Pyrokinins, tryptopyrokinins, and periviscerokinins are structurally similar arthropod peptides that each act on specific receptors (Iversen et al., 2002; Rosenkilde et al., 2003; Cazzamali et al., 2005; Homma et al., 2006; Paluzzi et al., 2010; Paluzzi & O’Donnell, 2012; Jiang et al., 2014). The tryptopyrokinins are only present in insects, where they seem to play an important physiological role and they are absent from basal arthropods. In most insect species they are coded by two different genes, the pyrokinin and periviscerokinin genes. The pyrokinin genes codes for pyrokinins, often also for a tryptopyrokinin and rarely even a periviscerokinin. The periviscerokinin gene codes for periviscerokinins, often a tryptopyrokinin and rarely a pyrokinin. Whatever their exact roles or physiological functions, there appears to be a physiological need to be able to produce these three types of peptides, pyrokinins, tryptopyrokinins, and periviscerokinins independently from one another. In termites, crickets, stick insects, locusts, and cockroaches separate tryptopyrokinin genes have evolved that code for a tryptopyrokinin precursors containing multiple tryptopyrokinins. However, this has not happened in holometabolous insects.
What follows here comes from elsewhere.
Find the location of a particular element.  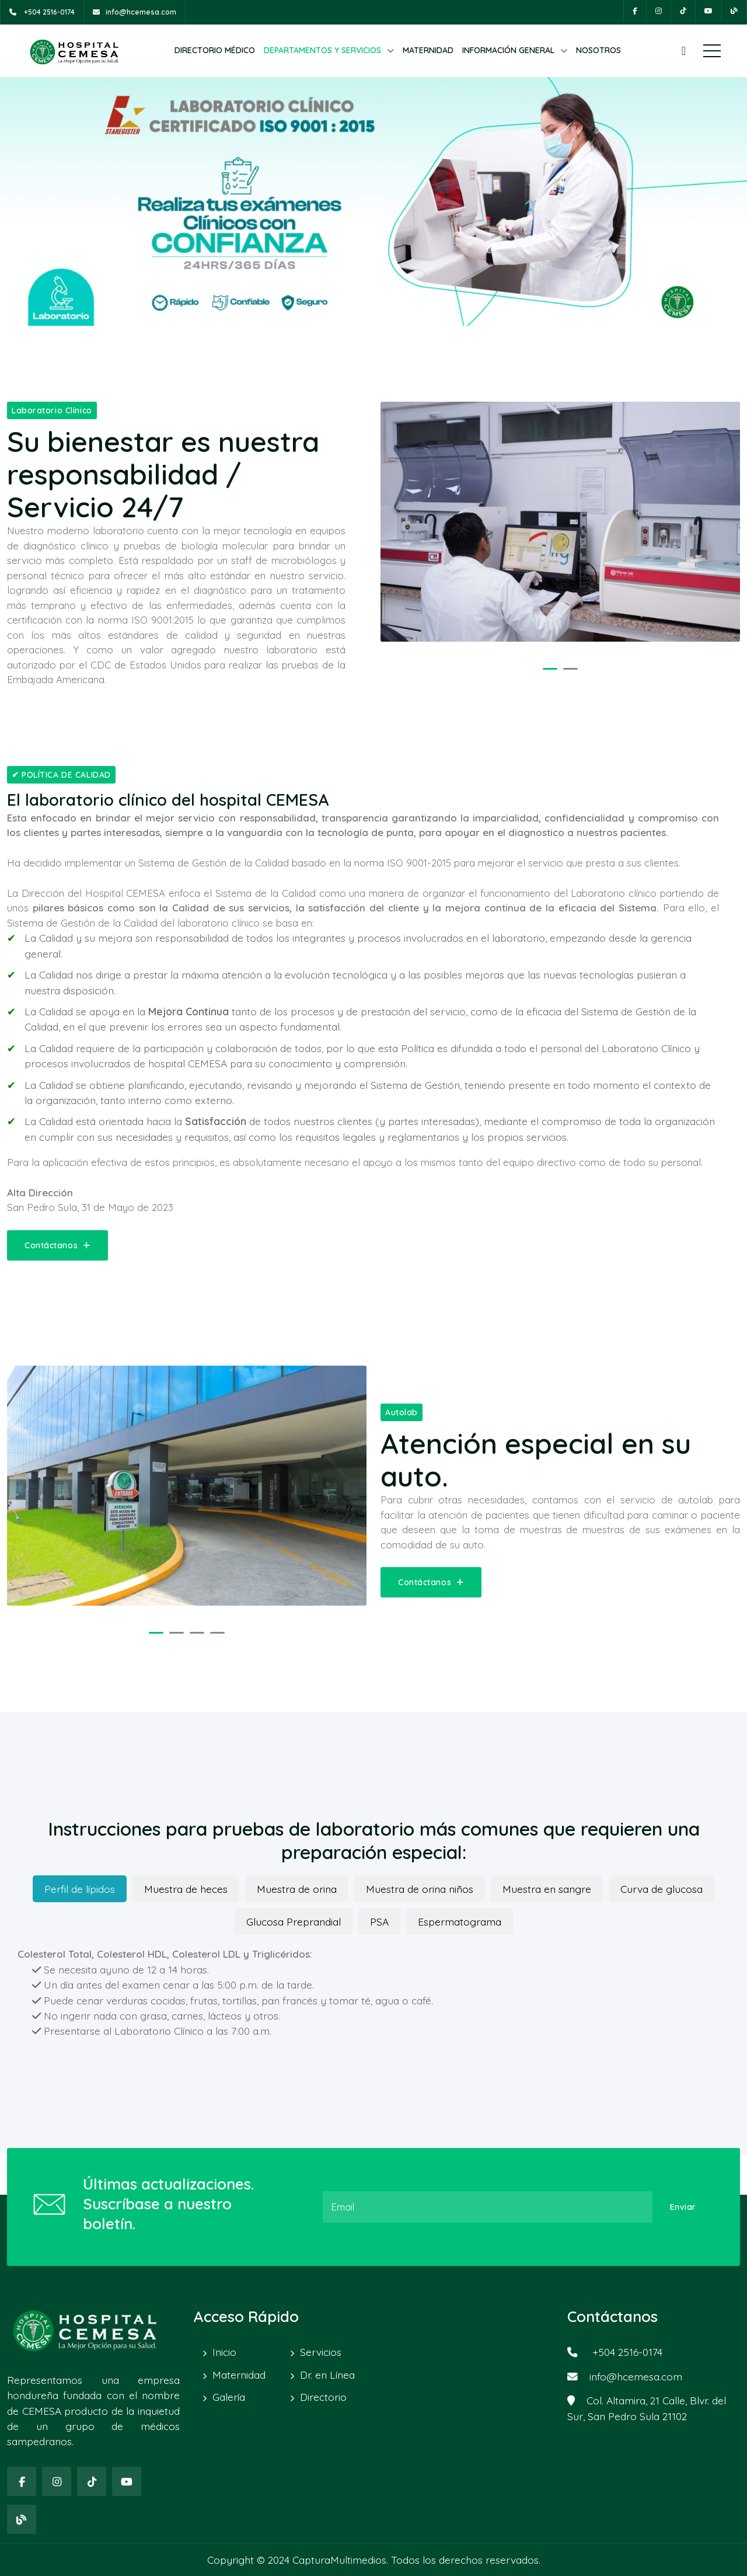 INFORMACIÓN GENERAL is located at coordinates (508, 50).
The tryptopyrokinins are produced predominantly, if not exclusively, by neuroendocrine cells in the labial neuromere of the suboesophageal ganglion from either a pyrokinin or periviscerokinin precursor by mechanisms that are not understood. Although receptor ligand interactions in Tribolium suggests that at least in that species there may be no tryptopyrokinin specific receptor (Jiang et al., 2014), in the closely related Zoophobas atratus the periviscerokinin precursor is still differentially processed to produce predominantly a tryptopyrokinin and pyrokinin in the suboesophageal ganglion and periviscerokinins in the abdominal ganglia (Neupert et al., 2018). Interestingly, in Tribolium the tryptopyrokinin from the pyrokinin precursor is less active on the pyrokinin receptors than the one from the periviscerokinin precursor (Jiang et al., 2014) and so it may be no coincidence that the tryptopyrokinin from was lost from a number of Coleoptera pyrokinin genes.
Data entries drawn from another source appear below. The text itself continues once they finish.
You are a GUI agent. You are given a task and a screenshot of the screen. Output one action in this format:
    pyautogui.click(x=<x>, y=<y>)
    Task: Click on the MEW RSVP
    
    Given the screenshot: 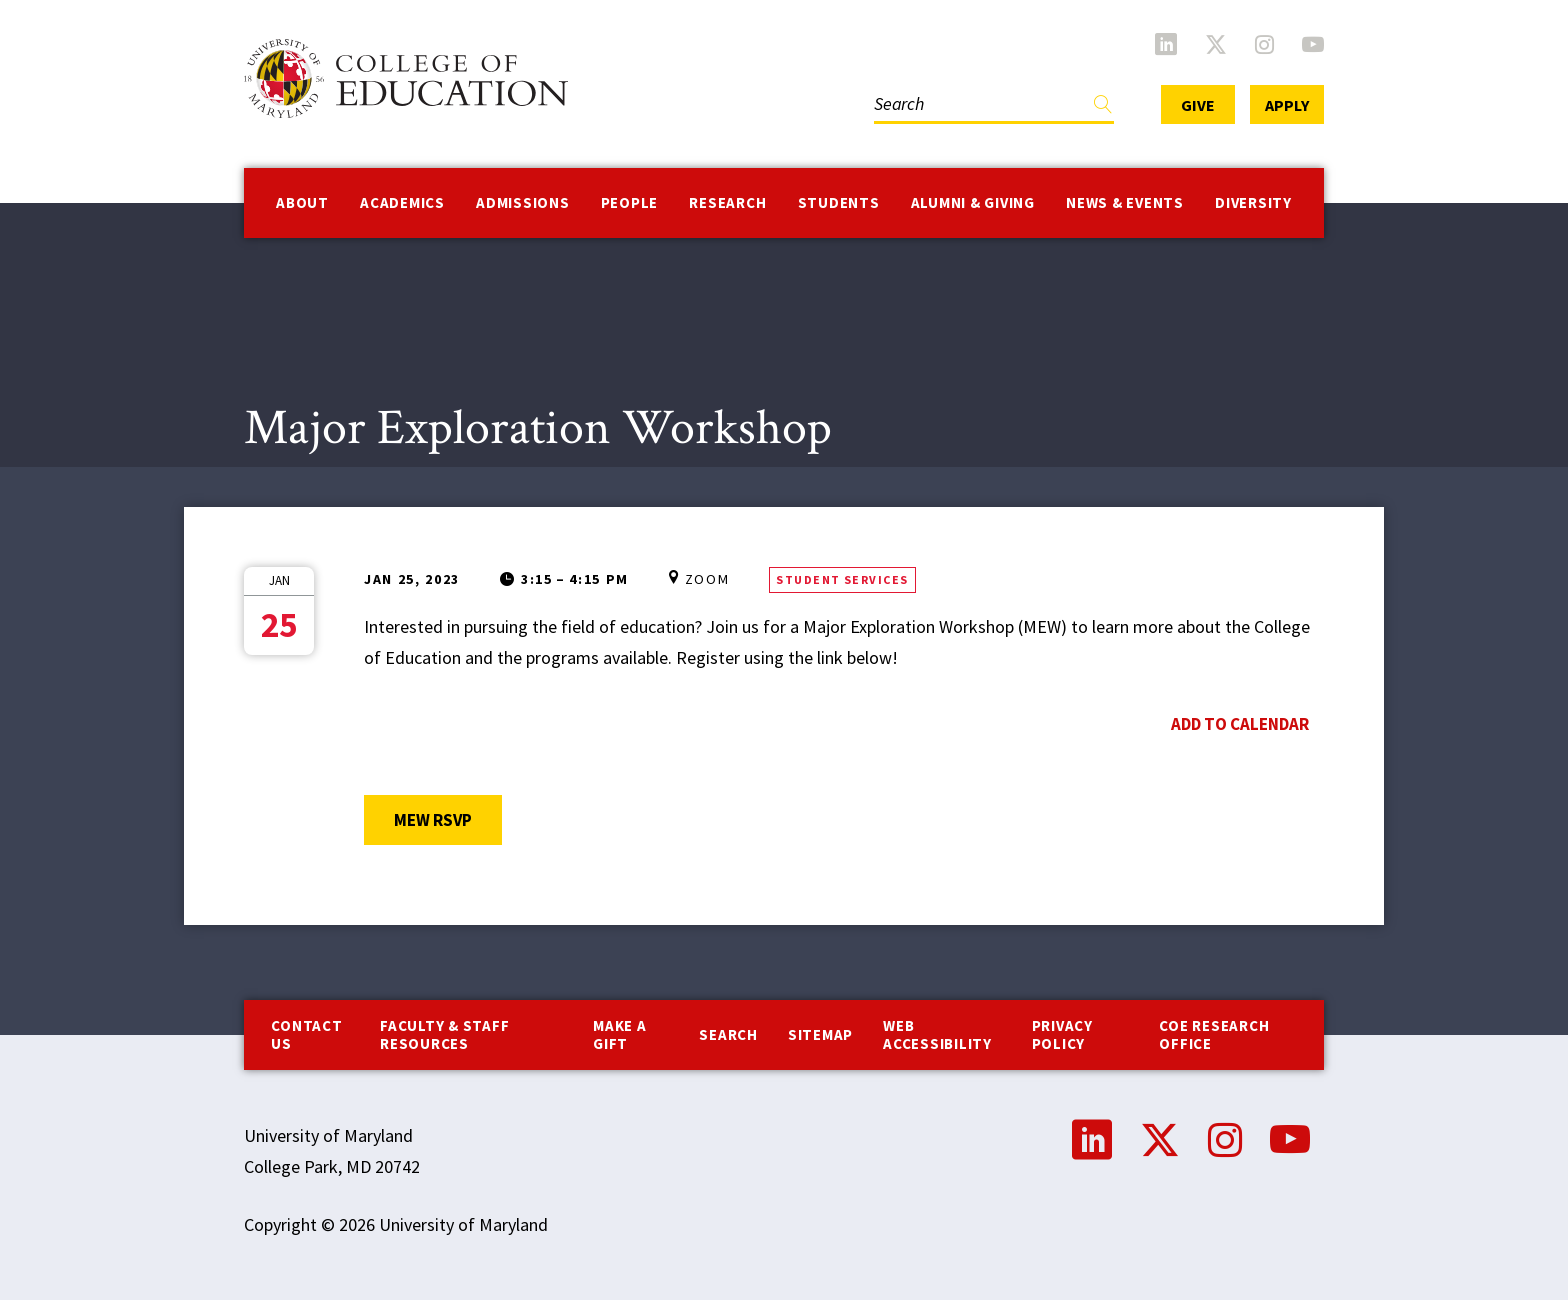 What is the action you would take?
    pyautogui.click(x=448, y=820)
Whereas the pyrokinin genes are often amplified in Coleoptera, the periviscerokinin genes are often sometimes partially amplified, that is, a periviscerokinin coding exon is duplicated. Adding an extra exon does not change the reading frame, since the introns defining the duplicated exons are of the same phase. This makes alternative splicing relatively easy. Duplication of this exon may be further facilitated by the presence of much larger introns than those that are found in the pyrokinin gene.

The size of receptor genes should make their segmental duplication a relatively rare event. It is thus interesting that in Leptinotarsa the CCHamide 1 receptor is duplicated and that both copies seem to be well expressed. Surprising and unexpected is that in the same species the CCHamide 2 neuropeptide gene is also duplicated. Although this does not constitute final proof for the evolution of a novel insect neuropeptide system in Leptinotarsa, it certainly is as close as one can get from sequence data alone. Both receptor and peptide have evolved significantly since their respective duplications (Fig. 8) and this very much suggests that Leptinotarsa has three separate CCHamide neuropeptide systems.